In multicolor flow cytometric analysis, compensation for spectral overlap is nearly always necessary. For the most part, such compensation has been relatively simple, producing the desired rectilinear distributions. However, in the realm of multicolor analysis, visualization of compensated often results in unexpected distributions, principally the appearance of a large number of events on the axis, and even more disconcerting, an inability to bring the extent of compensated data down to “autofluorescence” levels.
Materials and Methods
A mathematical model of detector measurements with variable photon intensities, spillover parameters, measurement errors, and data storage characteristics was used to illustrate sources of apparent error in compensated data. Immunofluorescently stained cells were collected under conditions of limiting light collection and high spillover between detectors to confirm aspects of the model.
Photon-counting statistics contribute a nonlinear error to compensated parameters. Measurement errors and log-scale binning error contribute linear errors to compensated parameters. These errors are most apparent with the use of red or far-red fluorochromes (where the emitted light is at low intensity) and with large spillover between detectors. Such errors can lead to data visualization artifacts that can easily lead to incorrect conclusions about data, and account for the apparent “undercompensation” previously described for multicolor staining.

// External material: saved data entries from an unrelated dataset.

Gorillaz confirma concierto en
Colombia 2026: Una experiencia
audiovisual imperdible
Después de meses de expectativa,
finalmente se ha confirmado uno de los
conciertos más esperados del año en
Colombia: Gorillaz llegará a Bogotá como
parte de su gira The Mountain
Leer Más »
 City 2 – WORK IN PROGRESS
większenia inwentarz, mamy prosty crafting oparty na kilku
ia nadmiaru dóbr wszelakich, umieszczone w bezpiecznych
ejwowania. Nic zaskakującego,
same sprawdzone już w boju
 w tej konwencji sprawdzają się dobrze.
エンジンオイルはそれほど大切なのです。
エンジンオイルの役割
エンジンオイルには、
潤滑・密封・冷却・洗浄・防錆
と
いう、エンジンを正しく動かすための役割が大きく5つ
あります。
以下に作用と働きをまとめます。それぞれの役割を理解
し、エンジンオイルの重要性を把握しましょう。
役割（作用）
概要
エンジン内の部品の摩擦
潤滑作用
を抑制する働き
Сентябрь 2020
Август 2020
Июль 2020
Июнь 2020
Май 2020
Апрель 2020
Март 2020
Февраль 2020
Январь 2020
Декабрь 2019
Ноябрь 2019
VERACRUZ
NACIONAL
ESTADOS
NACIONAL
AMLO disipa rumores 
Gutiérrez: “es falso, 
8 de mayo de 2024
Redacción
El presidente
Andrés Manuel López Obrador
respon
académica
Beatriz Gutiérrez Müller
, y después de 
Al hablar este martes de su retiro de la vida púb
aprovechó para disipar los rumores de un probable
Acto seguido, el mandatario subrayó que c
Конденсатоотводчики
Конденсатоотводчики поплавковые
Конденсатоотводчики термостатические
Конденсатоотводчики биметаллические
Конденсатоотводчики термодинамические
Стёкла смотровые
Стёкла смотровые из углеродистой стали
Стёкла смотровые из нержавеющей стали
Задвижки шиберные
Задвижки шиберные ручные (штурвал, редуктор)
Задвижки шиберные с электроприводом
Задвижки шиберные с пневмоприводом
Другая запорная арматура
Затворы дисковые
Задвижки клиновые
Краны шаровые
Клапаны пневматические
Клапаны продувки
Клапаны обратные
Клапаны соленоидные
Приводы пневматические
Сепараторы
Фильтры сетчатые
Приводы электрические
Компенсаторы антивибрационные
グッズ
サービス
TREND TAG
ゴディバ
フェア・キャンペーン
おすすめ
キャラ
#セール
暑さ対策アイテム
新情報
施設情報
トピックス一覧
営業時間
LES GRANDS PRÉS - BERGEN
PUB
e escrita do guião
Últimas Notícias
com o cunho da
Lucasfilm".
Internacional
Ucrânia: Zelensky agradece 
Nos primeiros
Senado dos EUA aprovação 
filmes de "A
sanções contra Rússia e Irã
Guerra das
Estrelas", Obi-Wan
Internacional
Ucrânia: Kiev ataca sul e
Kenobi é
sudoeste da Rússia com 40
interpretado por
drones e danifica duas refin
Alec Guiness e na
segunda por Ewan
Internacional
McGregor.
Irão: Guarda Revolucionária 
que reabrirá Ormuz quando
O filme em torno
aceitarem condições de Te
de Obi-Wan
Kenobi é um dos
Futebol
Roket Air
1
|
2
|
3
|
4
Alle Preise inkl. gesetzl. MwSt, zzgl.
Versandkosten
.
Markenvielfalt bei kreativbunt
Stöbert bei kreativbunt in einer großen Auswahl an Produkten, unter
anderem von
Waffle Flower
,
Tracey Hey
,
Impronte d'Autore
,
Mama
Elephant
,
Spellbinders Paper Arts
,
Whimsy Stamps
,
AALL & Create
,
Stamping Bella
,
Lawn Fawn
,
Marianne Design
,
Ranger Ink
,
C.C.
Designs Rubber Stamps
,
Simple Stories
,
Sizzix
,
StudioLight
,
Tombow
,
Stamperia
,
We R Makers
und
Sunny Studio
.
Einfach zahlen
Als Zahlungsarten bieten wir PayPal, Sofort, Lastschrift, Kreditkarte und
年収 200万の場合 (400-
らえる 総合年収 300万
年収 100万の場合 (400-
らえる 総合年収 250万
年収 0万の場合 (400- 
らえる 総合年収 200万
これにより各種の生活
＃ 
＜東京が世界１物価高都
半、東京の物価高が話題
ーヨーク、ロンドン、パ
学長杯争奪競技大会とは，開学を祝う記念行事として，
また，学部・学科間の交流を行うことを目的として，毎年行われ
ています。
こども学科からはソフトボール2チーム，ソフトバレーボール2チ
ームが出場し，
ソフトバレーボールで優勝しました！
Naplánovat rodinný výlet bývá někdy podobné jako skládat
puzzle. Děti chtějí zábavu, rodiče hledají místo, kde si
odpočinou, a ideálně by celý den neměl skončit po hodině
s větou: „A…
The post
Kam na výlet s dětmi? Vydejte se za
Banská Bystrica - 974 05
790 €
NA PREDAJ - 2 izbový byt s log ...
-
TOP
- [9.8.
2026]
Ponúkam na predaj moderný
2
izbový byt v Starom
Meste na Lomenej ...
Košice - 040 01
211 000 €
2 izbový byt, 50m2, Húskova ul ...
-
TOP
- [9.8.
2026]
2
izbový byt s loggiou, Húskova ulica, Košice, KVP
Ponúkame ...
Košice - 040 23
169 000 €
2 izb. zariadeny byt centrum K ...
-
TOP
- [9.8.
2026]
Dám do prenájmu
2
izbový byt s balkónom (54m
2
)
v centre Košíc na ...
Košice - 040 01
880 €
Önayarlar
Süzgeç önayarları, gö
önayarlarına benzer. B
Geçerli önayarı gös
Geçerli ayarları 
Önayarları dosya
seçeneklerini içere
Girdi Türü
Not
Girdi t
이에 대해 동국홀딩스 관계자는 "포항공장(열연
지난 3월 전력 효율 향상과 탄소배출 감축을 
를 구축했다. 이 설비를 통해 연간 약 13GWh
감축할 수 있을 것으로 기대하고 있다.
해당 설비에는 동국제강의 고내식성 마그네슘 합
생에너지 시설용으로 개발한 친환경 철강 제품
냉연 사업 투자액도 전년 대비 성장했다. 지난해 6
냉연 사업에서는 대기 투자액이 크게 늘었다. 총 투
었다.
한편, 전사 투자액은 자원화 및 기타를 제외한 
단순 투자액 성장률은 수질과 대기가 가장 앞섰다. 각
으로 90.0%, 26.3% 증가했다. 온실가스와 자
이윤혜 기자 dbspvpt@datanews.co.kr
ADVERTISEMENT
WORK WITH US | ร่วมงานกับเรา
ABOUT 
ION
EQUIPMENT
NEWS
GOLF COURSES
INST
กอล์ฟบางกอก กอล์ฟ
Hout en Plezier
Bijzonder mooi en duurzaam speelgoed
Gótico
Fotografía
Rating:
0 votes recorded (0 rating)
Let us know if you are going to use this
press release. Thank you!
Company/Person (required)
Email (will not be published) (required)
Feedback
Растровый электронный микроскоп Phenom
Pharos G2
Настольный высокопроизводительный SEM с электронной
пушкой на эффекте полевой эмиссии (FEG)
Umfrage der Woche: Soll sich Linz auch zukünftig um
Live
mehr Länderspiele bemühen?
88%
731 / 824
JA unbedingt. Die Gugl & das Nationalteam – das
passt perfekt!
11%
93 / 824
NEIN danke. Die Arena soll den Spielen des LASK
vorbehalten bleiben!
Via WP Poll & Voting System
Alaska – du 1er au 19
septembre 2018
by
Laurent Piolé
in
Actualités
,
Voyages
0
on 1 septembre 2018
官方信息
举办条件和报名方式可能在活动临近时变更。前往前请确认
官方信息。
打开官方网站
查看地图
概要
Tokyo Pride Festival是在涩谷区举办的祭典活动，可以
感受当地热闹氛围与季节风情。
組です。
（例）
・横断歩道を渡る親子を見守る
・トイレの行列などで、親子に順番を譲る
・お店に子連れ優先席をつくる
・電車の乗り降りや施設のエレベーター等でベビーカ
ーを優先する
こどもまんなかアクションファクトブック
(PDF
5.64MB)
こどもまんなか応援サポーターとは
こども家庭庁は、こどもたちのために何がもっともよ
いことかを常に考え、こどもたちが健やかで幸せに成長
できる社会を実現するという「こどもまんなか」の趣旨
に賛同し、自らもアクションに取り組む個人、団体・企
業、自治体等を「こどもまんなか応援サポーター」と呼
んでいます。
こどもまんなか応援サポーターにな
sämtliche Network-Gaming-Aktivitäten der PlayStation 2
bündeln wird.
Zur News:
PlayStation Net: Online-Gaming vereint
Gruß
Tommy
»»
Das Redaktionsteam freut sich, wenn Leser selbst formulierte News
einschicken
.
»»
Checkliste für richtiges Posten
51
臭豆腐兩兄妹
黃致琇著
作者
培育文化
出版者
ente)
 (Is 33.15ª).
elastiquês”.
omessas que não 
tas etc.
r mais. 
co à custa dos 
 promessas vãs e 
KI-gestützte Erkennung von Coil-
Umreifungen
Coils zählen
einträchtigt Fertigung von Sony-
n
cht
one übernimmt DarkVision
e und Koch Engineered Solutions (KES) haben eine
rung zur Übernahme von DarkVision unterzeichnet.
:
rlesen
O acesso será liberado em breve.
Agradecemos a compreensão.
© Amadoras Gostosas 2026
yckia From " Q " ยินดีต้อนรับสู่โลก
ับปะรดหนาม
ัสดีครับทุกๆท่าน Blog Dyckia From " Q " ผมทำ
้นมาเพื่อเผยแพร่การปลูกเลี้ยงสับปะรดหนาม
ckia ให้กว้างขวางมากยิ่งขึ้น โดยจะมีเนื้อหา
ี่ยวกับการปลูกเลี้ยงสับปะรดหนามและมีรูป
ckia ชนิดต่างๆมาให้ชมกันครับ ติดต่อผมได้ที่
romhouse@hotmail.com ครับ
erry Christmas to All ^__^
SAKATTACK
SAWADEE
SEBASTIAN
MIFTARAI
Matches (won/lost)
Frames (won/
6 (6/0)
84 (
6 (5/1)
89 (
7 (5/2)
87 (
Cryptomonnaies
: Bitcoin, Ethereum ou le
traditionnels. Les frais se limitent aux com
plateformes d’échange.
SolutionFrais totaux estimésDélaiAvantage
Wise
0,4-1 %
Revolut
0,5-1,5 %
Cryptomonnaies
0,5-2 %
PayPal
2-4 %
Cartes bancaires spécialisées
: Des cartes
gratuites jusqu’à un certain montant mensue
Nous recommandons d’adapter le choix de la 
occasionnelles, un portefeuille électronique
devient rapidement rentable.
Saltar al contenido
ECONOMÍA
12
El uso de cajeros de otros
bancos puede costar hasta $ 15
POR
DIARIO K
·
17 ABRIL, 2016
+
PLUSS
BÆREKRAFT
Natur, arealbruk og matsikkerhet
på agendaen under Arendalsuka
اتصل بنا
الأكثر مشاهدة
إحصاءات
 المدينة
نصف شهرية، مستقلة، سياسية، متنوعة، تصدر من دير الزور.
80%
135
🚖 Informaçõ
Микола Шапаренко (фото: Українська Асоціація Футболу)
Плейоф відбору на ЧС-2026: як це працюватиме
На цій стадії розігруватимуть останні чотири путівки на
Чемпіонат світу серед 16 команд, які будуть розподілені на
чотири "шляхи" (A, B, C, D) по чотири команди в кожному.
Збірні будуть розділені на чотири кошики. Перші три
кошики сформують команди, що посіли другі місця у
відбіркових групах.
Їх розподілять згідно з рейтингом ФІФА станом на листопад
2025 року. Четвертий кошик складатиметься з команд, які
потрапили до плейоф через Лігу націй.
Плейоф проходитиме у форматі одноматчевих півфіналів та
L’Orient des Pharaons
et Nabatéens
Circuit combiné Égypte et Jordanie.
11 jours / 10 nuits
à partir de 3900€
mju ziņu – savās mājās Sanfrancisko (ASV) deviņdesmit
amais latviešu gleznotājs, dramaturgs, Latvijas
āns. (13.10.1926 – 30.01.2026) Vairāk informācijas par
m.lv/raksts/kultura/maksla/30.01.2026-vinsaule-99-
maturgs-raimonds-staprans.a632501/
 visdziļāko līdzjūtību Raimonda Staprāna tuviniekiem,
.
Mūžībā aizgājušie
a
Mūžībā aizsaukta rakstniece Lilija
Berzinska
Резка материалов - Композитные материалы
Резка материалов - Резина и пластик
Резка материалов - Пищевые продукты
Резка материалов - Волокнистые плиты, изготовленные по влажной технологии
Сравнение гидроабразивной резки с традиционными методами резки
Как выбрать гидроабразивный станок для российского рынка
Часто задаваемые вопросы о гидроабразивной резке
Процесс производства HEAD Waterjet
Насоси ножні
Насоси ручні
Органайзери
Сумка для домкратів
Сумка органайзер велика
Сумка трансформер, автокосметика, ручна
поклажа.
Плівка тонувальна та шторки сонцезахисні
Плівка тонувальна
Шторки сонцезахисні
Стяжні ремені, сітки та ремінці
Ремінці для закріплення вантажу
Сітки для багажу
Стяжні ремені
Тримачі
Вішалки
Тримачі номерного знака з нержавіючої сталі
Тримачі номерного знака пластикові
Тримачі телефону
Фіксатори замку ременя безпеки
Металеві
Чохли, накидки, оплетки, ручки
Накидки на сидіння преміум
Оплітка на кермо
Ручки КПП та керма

There are inescapable errors arising from imperfect measurements, photon-counting statistics, and even data storage methods that contribute both linearly and nonlinearly to a “spreading” of a properly compensated autofluorescence distribution. This phenomenon precludes the use of “quadrant” statistics or gates to analyze affected data; it also precludes visual adjustment of compensation. Most importantly, it is impossible to properly compensate data using standard visual graphical interfaces (histograms or dot plots). Computer-assisted compensation is required, as well as careful gating and experimental design to determine the distinction between positive and negative events. Finally, the use of special staining controls that employ all reagents except for the one of interest (termed fluorescence minus one, or “FMO” controls) becomes necessary to accurately identify expressing cells in the fully stained sample. Cytometry 45:194–205, 2001. © 2001 Wiley-Liss, Inc.